Chaucer left many of his poems unfinished. The House of Fame breaks off shortly before its end; the Legend of Good Women has two prologues and stops just before the narrator gives us the conclusion to the Legend of Hypermnestra. And the Canterbury Tales is a work of fragments within which the tales by the Cook, the Squire, the Monk, and the Pilgrim Chaucer are all incomplete.

This incompleteness becomes particularly interesting when one considers that Chaucer’s completed narratives fascinate most by their inconclusiveness. The Book of the Duchess solves a problem different from the one posed by its beginning. The Parliament of Fowls raises several questions about value that it never answers. And Troilus and Criseyde insists on answers that many students of medieval literature agree the body of the work neither asks nor requires. The Canterbury Tales, in its fragmentary structure, its alternating points of view, and its way of presenting debate without closing it, simply refuses to be conclusive.

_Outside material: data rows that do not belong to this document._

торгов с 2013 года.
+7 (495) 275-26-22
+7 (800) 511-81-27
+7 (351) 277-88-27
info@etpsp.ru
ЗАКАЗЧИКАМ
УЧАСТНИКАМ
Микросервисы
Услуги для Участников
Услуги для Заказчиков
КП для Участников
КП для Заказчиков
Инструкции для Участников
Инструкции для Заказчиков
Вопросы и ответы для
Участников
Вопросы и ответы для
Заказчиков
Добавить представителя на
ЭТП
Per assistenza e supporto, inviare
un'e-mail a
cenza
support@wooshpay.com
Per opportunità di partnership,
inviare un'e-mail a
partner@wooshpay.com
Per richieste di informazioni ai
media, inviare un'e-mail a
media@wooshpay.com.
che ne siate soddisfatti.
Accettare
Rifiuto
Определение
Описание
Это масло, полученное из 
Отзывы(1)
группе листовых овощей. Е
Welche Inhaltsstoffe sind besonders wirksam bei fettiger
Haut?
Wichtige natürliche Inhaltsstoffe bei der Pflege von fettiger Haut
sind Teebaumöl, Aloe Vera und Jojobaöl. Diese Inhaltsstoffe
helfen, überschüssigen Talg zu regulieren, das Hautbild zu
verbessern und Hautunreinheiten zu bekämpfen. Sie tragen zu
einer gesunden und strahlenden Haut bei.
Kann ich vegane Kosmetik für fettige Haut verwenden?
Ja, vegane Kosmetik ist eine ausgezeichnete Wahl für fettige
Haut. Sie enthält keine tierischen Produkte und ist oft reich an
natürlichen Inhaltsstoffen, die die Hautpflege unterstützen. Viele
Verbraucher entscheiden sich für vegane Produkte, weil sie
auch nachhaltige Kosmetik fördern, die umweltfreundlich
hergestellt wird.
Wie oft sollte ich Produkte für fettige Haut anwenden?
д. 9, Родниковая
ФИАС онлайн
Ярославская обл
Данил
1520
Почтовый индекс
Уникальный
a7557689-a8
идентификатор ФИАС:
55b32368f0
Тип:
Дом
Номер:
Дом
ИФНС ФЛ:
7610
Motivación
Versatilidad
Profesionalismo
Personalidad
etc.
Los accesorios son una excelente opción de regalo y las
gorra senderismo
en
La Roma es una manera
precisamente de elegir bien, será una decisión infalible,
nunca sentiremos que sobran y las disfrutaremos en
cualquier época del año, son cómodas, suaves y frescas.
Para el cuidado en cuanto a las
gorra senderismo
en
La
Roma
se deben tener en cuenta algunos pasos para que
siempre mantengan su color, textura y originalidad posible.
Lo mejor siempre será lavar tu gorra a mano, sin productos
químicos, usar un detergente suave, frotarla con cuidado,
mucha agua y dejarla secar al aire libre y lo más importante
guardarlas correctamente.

In his examination of these frequently noted characteristics, Larry Sklute suggests some historical reasons for Chaucer’s inconclusiveness and considers how it both creates and affects meaning in his narrative forms. Dr. Sklute reads each work as Chaucer’s attempt to represent such antinomies as experience and authority, belief and proof, freedom and necessity, truth and opinion. He finds the inconclusiveness of Chaucer’s poems an indication that their author was not always satisfied with how well the narrative forms he had inherited embodied human experience; and he sees the shape of Chaucer’s literary career as a search for an appropriate form able to accommodate the inconclusiveness these antimonies create. The inconclusiveness that prevails throughout Chaucer’s literary career leads him to discover in the Canterbury Tales a kind of narrative unique in the Middle Ages—a form that provided an early model for modern fiction.